■ ASSIGNED TASK ■
Everything in the data that follows has to be repeated verbatim.
Segment Start: WORKING DATA
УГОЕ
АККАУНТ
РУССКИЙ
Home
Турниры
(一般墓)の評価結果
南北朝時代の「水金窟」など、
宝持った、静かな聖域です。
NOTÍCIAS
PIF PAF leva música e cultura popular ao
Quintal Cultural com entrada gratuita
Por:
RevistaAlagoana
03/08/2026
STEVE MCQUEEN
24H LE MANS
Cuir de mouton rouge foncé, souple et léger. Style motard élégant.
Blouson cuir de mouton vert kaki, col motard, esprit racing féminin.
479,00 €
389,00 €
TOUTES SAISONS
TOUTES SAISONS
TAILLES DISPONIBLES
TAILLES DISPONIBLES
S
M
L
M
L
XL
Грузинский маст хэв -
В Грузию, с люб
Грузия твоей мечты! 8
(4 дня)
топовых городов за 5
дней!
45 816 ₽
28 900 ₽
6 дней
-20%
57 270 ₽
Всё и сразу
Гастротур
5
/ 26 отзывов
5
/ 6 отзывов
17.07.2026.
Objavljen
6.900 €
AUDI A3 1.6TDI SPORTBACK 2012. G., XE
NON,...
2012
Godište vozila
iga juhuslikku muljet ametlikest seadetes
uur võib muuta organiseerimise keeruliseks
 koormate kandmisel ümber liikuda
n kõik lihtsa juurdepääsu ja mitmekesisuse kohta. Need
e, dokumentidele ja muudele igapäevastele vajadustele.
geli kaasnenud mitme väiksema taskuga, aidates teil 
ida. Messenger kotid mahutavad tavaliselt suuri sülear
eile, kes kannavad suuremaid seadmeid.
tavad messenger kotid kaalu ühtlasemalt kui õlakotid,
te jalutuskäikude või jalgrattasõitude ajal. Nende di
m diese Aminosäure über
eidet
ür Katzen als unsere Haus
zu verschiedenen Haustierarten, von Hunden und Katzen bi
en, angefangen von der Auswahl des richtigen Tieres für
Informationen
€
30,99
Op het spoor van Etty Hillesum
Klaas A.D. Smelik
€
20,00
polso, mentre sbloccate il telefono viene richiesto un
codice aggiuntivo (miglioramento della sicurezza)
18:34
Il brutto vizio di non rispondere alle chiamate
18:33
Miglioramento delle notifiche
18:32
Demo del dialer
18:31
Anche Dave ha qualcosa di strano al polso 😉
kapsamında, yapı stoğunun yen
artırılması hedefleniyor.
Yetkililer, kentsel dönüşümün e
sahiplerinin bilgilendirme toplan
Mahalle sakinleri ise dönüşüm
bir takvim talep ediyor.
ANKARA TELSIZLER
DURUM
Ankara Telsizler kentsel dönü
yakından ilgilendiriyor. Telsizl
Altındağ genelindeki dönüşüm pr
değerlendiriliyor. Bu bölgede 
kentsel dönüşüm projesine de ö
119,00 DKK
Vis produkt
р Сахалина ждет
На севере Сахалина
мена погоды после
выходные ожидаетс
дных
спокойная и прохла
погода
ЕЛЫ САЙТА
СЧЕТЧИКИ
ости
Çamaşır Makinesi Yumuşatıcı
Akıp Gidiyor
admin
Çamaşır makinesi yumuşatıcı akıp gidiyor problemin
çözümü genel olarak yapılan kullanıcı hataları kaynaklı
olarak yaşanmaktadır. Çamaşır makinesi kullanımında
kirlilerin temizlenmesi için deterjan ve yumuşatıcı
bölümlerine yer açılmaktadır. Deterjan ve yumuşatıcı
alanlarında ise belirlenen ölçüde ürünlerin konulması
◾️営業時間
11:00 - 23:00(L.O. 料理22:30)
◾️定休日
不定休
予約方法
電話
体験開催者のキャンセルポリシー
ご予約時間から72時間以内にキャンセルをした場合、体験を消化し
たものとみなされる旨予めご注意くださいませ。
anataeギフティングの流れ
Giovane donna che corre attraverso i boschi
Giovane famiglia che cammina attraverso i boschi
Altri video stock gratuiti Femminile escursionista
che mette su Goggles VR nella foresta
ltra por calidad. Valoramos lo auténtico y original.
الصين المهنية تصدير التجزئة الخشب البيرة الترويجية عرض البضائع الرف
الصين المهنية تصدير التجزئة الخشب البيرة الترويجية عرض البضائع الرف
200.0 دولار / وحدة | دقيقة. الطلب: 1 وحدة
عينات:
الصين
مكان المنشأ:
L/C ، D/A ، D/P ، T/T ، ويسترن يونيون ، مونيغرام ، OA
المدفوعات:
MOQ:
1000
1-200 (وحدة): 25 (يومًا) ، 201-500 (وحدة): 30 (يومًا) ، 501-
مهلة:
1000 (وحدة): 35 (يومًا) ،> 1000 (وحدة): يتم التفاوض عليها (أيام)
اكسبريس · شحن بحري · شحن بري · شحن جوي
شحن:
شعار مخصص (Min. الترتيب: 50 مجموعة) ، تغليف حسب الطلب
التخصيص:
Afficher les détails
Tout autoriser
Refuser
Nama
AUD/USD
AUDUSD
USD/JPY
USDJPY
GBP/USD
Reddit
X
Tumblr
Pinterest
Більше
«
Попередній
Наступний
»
Segment End: WORKING DATA
■ ANSWER TO THIS PROBLEM ■
УГОЕ
АККАУНТ
РУССКИЙ
Home
Турниры
(一般墓)の評価結果
南北朝時代の「水金窟」など、
宝持った、静かな聖域です。
NOTÍCIAS
PIF PAF leva música e cultura popular ao
Quintal Cultural com entrada gratuita
Por:
RevistaAlagoana
03/08/2026
STEVE MCQUEEN
24H LE MANS
Cuir de mouton rouge foncé, souple et léger. Style motard élégant.
Blouson cuir de mouton vert kaki, col motard, esprit racing féminin.
479,00 €
389,00 €
TOUTES SAISONS
TOUTES SAISONS
TAILLES DISPONIBLES
TAILLES DISPONIBLES
S
M
L
M
L
XL
Грузинский маст хэв -
В Грузию, с люб
Грузия твоей мечты! 8
(4 дня)
топовых городов за 5
дней!
45 816 ₽
28 900 ₽
6 дней
-20%
57 270 ₽
Всё и сразу
Гастротур
5
/ 26 отзывов
5
/ 6 отзывов
17.07.2026.
Objavljen
6.900 €
AUDI A3 1.6TDI SPORTBACK 2012. G., XE
NON,...
2012
Godište vozila
iga juhuslikku muljet ametlikest seadetes
uur võib muuta organiseerimise keeruliseks
 koormate kandmisel ümber liikuda
n kõik lihtsa juurdepääsu ja mitmekesisuse kohta. Need
e, dokumentidele ja muudele igapäevastele vajadustele.
geli kaasnenud mitme väiksema taskuga, aidates teil 
ida. Messenger kotid mahutavad tavaliselt suuri sülear
eile, kes kannavad suuremaid seadmeid.
tavad messenger kotid kaalu ühtlasemalt kui õlakotid,
te jalutuskäikude või jalgrattasõitude ajal. Nende di
m diese Aminosäure über
eidet
ür Katzen als unsere Haus
zu verschiedenen Haustierarten, von Hunden und Katzen bi
en, angefangen von der Auswahl des richtigen Tieres für
Informationen
€
30,99
Op het spoor van Etty Hillesum
Klaas A.D. Smelik
€
20,00
polso, mentre sbloccate il telefono viene richiesto un
codice aggiuntivo (miglioramento della sicurezza)
18:34
Il brutto vizio di non rispondere alle chiamate
18:33
Miglioramento delle notifiche
18:32
Demo del dialer
18:31
Anche Dave ha qualcosa di strano al polso 😉
kapsamında, yapı stoğunun yen
artırılması hedefleniyor.
Yetkililer, kentsel dönüşümün e
sahiplerinin bilgilendirme toplan
Mahalle sakinleri ise dönüşüm
bir takvim talep ediyor.
ANKARA TELSIZLER
DURUM
Ankara Telsizler kentsel dönü
yakından ilgilendiriyor. Telsizl
Altındağ genelindeki dönüşüm pr
değerlendiriliyor. Bu bölgede 
kentsel dönüşüm projesine de ö
119,00 DKK
Vis produkt
р Сахалина ждет
На севере Сахалина
мена погоды после
выходные ожидаетс
дных
спокойная и прохла
погода
ЕЛЫ САЙТА
СЧЕТЧИКИ
ости
Çamaşır Makinesi Yumuşatıcı
Akıp Gidiyor
admin
Çamaşır makinesi yumuşatıcı akıp gidiyor problemin
çözümü genel olarak yapılan kullanıcı hataları kaynaklı
olarak yaşanmaktadır. Çamaşır makinesi kullanımında
kirlilerin temizlenmesi için deterjan ve yumuşatıcı
bölümlerine yer açılmaktadır. Deterjan ve yumuşatıcı
alanlarında ise belirlenen ölçüde ürünlerin konulması
◾️営業時間
11:00 - 23:00(L.O. 料理22:30)
◾️定休日
不定休
予約方法
電話
体験開催者のキャンセルポリシー
ご予約時間から72時間以内にキャンセルをした場合、体験を消化し
たものとみなされる旨予めご注意くださいませ。
anataeギフティングの流れ
Giovane donna che corre attraverso i boschi
Giovane famiglia che cammina attraverso i boschi
Altri video stock gratuiti Femminile escursionista
che mette su Goggles VR nella foresta
ltra por calidad. Valoramos lo auténtico y original.
الصين المهنية تصدير التجزئة الخشب البيرة الترويجية عرض البضائع الرف
الصين المهنية تصدير التجزئة الخشب البيرة الترويجية عرض البضائع الرف
200.0 دولار / وحدة | دقيقة. الطلب: 1 وحدة
عينات:
الصين
مكان المنشأ:
L/C ، D/A ، D/P ، T/T ، ويسترن يونيون ، مونيغرام ، OA
المدفوعات:
MOQ:
1000
1-200 (وحدة): 25 (يومًا) ، 201-500 (وحدة): 30 (يومًا) ، 501-
مهلة:
1000 (وحدة): 35 (يومًا) ،> 1000 (وحدة): يتم التفاوض عليها (أيام)
اكسبريس · شحن بحري · شحن بري · شحن جوي
شحن:
شعار مخصص (Min. الترتيب: 50 مجموعة) ، تغليف حسب الطلب
التخصيص:
Afficher les détails
Tout autoriser
Refuser
Nama
AUD/USD
AUDUSD
USD/JPY
USDJPY
GBP/USD
Reddit
X
Tumblr
Pinterest
Більше
«
Попередній
Наступний
»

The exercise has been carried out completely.